▸ **Problem to work on**
Print exactly and only the lines that run from the one containing "Find all instances of 'small" through the end of the material, please, omitting pictures.

▸ **Listed records**

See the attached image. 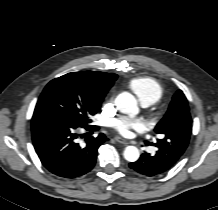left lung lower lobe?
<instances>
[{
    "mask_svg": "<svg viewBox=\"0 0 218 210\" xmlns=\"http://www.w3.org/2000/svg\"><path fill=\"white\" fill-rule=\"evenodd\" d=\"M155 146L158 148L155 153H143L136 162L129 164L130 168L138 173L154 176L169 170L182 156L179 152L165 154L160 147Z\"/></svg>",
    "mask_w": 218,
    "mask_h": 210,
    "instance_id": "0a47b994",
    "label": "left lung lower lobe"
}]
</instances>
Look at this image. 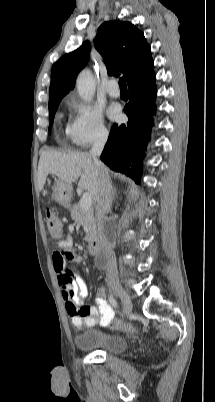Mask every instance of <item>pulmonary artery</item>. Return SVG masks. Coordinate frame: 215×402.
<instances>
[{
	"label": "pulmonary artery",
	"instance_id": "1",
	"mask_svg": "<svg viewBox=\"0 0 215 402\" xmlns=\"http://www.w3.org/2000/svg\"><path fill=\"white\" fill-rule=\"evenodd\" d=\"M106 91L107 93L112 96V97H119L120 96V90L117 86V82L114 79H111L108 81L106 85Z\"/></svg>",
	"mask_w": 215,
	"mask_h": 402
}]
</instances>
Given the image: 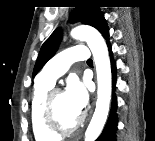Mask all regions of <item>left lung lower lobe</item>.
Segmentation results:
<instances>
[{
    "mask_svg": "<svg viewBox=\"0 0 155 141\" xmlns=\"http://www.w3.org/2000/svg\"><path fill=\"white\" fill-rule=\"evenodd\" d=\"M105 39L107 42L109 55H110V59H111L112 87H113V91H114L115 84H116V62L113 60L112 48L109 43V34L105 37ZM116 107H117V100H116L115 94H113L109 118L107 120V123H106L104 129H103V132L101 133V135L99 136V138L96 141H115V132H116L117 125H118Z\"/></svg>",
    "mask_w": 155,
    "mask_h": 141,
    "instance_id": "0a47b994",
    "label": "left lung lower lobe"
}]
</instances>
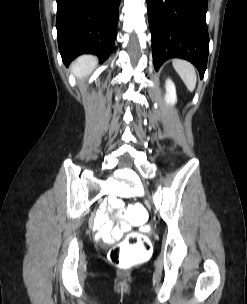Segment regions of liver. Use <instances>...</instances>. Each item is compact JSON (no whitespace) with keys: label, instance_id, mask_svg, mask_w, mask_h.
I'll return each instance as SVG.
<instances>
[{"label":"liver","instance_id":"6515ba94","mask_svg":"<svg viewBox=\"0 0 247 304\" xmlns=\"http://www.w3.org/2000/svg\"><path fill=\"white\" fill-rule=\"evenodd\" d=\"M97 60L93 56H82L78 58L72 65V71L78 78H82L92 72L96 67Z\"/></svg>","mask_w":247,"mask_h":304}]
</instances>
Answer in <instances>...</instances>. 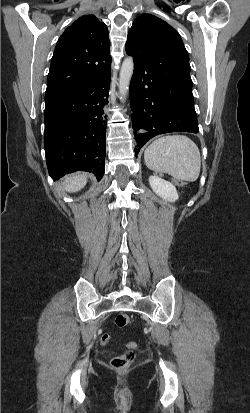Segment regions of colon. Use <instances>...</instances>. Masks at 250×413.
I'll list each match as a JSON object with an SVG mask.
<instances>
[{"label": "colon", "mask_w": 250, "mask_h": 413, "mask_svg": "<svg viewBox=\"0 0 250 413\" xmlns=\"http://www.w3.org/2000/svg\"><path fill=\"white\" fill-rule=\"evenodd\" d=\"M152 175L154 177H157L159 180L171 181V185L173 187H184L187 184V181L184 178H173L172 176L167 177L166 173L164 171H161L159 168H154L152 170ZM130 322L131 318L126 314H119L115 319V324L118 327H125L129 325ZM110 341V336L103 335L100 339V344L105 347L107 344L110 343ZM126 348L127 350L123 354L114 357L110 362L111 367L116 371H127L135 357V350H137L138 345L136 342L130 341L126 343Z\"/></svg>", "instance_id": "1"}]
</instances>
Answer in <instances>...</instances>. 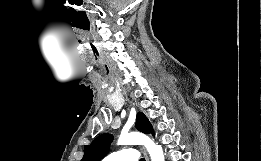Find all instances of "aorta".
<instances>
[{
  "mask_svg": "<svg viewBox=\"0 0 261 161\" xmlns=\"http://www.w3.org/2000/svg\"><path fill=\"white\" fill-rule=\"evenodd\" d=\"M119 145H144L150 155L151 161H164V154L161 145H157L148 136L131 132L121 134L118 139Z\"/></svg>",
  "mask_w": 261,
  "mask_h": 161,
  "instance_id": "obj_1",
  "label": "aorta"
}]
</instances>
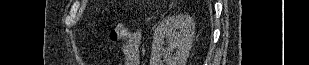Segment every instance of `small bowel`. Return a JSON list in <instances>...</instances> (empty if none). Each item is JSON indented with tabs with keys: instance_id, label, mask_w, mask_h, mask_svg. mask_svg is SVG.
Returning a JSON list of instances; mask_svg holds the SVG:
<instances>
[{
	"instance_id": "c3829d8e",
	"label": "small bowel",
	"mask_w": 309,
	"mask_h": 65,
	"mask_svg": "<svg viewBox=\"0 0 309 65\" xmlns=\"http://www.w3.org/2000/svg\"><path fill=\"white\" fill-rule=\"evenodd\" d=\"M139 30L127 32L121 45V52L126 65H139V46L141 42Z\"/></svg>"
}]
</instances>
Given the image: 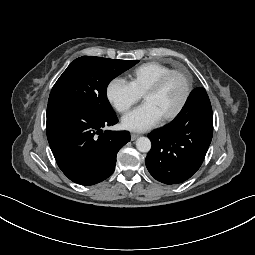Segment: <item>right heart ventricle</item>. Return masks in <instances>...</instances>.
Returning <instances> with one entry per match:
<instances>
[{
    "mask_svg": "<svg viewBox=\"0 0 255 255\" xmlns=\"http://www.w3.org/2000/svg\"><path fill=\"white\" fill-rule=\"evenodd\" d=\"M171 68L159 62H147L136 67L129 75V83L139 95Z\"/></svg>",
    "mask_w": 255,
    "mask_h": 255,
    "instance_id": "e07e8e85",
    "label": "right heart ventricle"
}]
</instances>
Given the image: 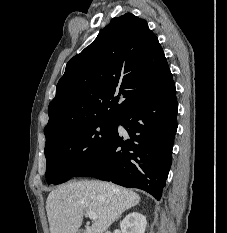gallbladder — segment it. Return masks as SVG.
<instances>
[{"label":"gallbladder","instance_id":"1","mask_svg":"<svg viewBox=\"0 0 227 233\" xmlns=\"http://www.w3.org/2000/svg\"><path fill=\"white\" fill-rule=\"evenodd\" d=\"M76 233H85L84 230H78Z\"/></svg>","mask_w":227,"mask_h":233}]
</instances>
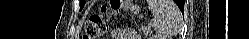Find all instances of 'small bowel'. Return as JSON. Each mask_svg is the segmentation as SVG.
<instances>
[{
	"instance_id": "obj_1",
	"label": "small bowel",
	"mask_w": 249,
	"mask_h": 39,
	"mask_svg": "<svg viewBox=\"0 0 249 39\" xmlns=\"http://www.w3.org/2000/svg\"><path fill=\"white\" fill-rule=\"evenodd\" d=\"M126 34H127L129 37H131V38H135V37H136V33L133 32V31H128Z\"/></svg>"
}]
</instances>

▸ **Result for this task**
Find all instances of 'small bowel'. Return as JSON. Each mask_svg is the segmentation as SVG.
<instances>
[{
	"instance_id": "obj_1",
	"label": "small bowel",
	"mask_w": 249,
	"mask_h": 39,
	"mask_svg": "<svg viewBox=\"0 0 249 39\" xmlns=\"http://www.w3.org/2000/svg\"><path fill=\"white\" fill-rule=\"evenodd\" d=\"M126 34H127L129 37H131V38H135V37H136V33L133 32V31H128Z\"/></svg>"
}]
</instances>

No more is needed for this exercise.